In May (2026), Russia and China signed a legally binding framework to build the Power of Siberia 2 pipeline through Mongolia, a project designed to move up to 50 billion cubic meters annually once completed. Gazprom's chief executive Alexei Miller described it in Russian state media as a milestone. Analysts reviewing the announcement noted that critical commercial terms — pricing formulas, take-or-pay obligations, construction financing — were absent from the published agreement.6,5
The missing detail is significant. China's leverage in these negotiations comes from having alternatives Russia does not. Beijing can source LNG from Australia, Qatar and the United States; Moscow cannot redirect its pipeline capacity to other buyers. Russia's negotiating position weakens further with each year that European demand stays away. Vita Spivak, an energy analyst at Control Risks, observed before the agreement that China's gas appetite will grow as coal substitution advances — but that demand comes on Beijing's schedule, not Gazprom's.3,5
Russia's LNG position has also deteriorated. Production fell 5.1% in the first half of 2025 to approximately 16.5 million tons, according to Russian federal statistics. Western equipment sanctions have disrupted maintenance and expansion work at Arctic projects. The Asian LNG benchmark JKM stood at $15.52 per MMBtu as of Sunday (2026-06-28), but Russia's physical access to Pacific spot cargoes remains constrained by the same logistical and technical bottlenecks that limit its pipeline strategy.1
Urals crude trading at $60.11 illustrates the pattern. Russia sells its oil at a discount to buyers who have no alternative pipeline connection, and it will likely sell Power of Siberia gas on terms that reflect Beijing's negotiating strength rather than Moscow's commercial preferences. Gazprom's European long-term contracts were priced against ICE Endex TTF or on oil-indexed terms that delivered substantially higher netbacks than the China business appears structured to provide.

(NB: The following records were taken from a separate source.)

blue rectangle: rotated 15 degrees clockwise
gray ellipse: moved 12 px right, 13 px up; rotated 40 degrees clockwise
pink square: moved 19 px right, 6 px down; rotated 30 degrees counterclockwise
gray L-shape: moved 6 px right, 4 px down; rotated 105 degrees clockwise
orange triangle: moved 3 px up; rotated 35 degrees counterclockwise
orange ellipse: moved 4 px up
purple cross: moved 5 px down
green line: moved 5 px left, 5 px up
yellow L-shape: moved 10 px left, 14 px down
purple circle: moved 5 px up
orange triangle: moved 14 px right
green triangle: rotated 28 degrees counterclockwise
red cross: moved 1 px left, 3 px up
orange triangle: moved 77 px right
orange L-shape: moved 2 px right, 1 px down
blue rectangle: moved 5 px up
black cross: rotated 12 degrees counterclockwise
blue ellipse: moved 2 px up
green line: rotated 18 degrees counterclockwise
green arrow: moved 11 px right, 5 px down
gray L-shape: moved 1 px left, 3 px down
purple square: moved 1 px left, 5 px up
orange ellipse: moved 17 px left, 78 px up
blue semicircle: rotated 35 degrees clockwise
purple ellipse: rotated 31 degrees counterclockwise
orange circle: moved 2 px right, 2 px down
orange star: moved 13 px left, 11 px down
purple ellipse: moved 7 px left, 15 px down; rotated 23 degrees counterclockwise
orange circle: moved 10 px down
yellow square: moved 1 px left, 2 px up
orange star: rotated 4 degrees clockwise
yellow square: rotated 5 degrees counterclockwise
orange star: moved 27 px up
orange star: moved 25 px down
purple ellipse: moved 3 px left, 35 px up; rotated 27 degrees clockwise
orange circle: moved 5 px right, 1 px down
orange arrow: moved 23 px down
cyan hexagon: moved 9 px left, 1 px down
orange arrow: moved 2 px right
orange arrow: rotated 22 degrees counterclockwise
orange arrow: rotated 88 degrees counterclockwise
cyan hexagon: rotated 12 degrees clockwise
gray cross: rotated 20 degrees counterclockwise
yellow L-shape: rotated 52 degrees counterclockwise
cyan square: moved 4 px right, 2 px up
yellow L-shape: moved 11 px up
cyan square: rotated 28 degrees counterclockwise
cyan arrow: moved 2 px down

In May (2026-05-19), Poland declined to extradite a suspect in the September 2022 Nord Stream attack, straining relations with Germany and further fragmenting an investigation that spans several European jurisdictions. Whether the sabotage is ever prosecuted changes nothing commercially: the pipelines are destroyed, the European gas market has reorganized around alternative supply, and no political scenario currently puts Russian gas back into German networks.4
For gas traders, the near-term uncertainty is not whether Russia rebuilds European market share — it will not — but whether Power of Siberia 2 ever moves from a signed framework to sanctioned construction. The operational test will come when Beijing and Moscow try to agree on a price: a take-or-pay gas price that works for Gazprom's upstream economics but also undercuts the alternatives available to Chinese buyers at $15.52 JKM. That gap has not narrowed.